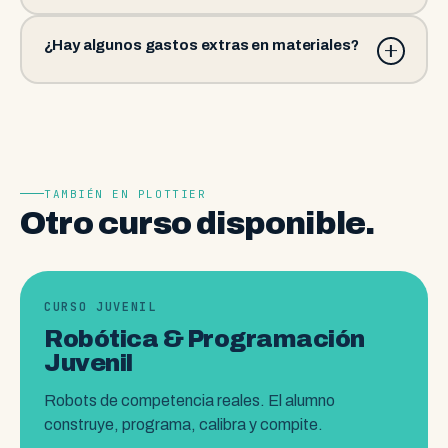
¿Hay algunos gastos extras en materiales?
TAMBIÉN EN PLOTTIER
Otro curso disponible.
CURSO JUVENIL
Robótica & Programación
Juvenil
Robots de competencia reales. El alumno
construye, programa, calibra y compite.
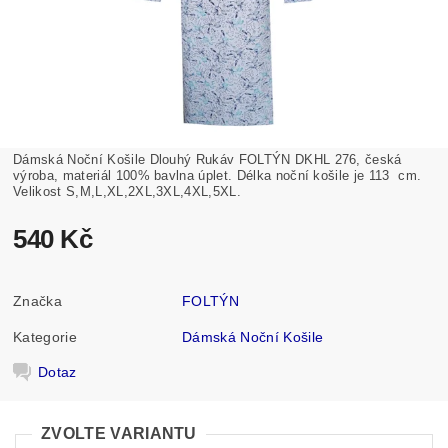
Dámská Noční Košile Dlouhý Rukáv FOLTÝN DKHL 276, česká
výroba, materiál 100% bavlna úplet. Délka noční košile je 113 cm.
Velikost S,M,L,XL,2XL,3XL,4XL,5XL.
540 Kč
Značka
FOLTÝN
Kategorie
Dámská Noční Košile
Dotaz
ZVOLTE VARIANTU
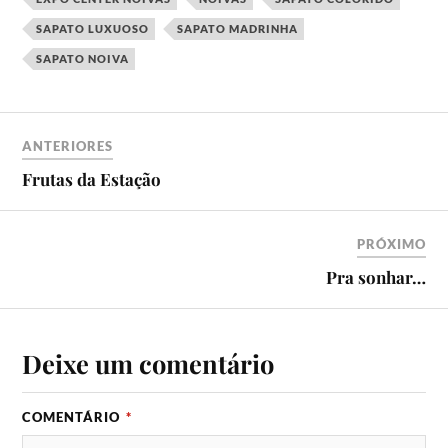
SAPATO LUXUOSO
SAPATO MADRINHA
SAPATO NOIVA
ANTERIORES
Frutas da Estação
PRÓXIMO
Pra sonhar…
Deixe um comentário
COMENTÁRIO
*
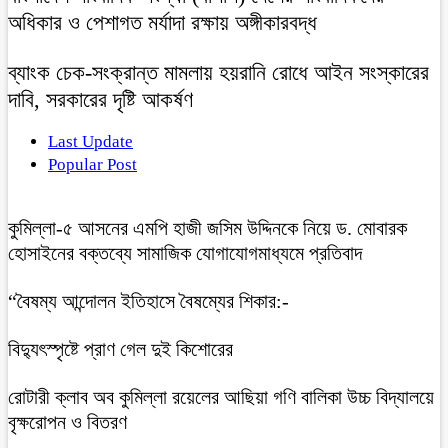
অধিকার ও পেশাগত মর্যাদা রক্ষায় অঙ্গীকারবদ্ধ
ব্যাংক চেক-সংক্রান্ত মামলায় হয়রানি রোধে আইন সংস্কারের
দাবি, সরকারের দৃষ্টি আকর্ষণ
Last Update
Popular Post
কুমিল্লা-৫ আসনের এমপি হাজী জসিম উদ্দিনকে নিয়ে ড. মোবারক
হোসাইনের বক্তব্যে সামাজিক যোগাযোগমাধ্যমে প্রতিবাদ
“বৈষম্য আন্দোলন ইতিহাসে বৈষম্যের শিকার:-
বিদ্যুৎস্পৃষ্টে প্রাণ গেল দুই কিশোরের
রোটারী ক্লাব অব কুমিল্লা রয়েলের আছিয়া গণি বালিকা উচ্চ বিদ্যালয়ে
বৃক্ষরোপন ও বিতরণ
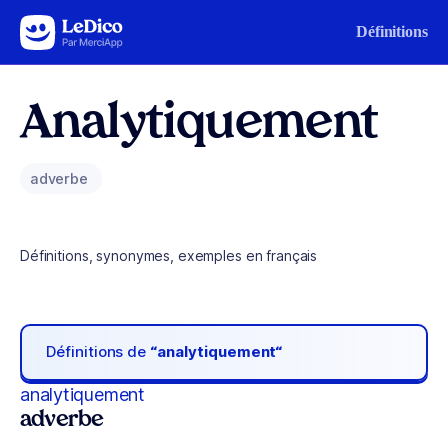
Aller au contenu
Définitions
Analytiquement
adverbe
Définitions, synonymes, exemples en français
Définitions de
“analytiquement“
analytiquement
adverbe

□ □ □ □ □

### What you will do
Pictures must be left out. Repeat exactly the lines from the one containing "Popular Post" through the final line of the data.

### Output for this exercise
Popular Post
কুমিল্লা-৫ আসনের এমপি হাজী জসিম উদ্দিনকে নিয়ে ড. মোবারক
হোসাইনের বক্তব্যে সামাজিক যোগাযোগমাধ্যমে প্রতিবাদ
“বৈষম্য আন্দোলন ইতিহাসে বৈষম্যের শিকার:-
বিদ্যুৎস্পৃষ্টে প্রাণ গেল দুই কিশোরের
রোটারী ক্লাব অব কুমিল্লা রয়েলের আছিয়া গণি বালিকা উচ্চ বিদ্যালয়ে
বৃক্ষরোপন ও বিতরণ
Aller au contenu
Définitions
Analytiquement
adverbe
Définitions, synonymes, exemples en français
Définitions de
“analytiquement“
analytiquement
adverbe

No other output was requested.